DIRECTIONS » Every line with the word "PREMIUM" in it should be extracted from the data that follows.
━━━ RECORDS FOR PROCESSING ━━━
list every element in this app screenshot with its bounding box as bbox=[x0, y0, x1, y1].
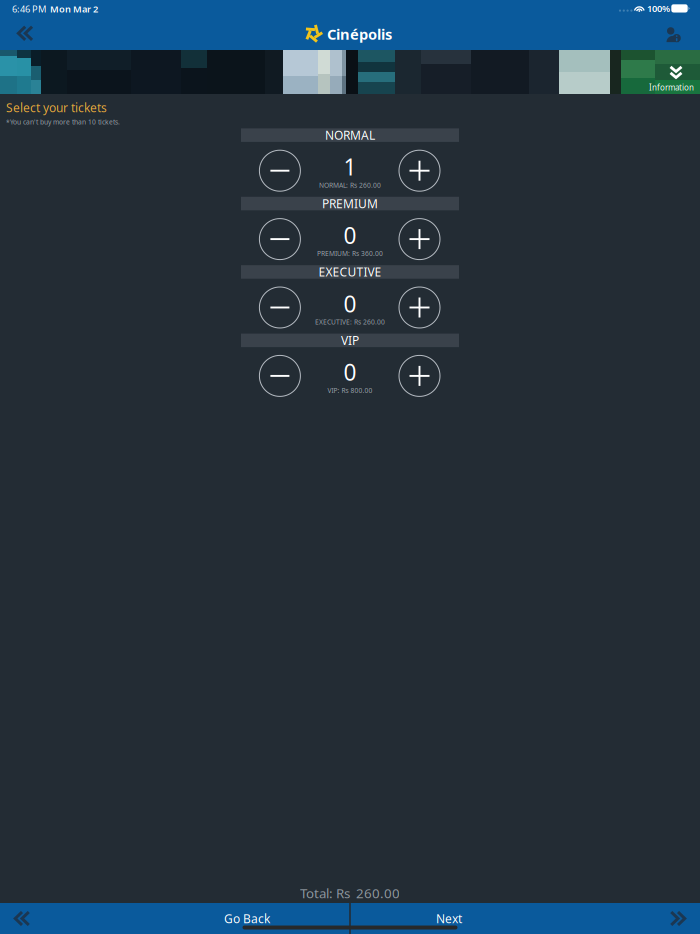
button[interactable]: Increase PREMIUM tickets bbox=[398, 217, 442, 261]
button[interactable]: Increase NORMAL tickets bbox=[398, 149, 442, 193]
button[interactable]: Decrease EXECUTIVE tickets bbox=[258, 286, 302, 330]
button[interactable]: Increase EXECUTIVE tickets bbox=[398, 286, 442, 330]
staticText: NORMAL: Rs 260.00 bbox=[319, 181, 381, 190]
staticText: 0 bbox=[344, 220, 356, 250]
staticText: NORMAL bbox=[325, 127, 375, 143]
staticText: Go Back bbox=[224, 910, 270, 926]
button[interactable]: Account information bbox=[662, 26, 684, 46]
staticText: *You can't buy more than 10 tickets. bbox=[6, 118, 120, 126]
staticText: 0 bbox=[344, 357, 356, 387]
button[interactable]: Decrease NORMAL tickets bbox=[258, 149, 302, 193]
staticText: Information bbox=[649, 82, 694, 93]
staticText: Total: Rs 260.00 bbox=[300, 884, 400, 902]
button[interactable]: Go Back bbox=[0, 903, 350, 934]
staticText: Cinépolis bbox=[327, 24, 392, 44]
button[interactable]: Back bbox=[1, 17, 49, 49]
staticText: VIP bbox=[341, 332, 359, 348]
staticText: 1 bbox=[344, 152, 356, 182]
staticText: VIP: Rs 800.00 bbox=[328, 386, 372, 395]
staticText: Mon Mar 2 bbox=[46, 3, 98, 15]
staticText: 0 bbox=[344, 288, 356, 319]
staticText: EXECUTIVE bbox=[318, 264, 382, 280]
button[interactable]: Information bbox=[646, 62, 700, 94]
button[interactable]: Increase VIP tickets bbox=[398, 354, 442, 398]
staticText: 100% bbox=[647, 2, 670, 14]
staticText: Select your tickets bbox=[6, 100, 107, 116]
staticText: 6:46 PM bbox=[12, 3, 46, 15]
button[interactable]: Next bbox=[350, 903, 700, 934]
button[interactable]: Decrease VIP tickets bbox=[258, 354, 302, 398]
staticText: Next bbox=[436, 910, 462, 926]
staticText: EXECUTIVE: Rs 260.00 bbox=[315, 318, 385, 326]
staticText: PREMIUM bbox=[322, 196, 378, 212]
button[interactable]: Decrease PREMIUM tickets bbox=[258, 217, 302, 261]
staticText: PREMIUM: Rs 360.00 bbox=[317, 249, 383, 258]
━━━
SOLUTION TO THIS PROBLEM »
button[interactable]: Increase PREMIUM tickets bbox=[398, 217, 442, 261]
staticText: PREMIUM bbox=[322, 196, 378, 212]
button[interactable]: Decrease PREMIUM tickets bbox=[258, 217, 302, 261]
staticText: PREMIUM: Rs 360.00 bbox=[317, 249, 383, 258]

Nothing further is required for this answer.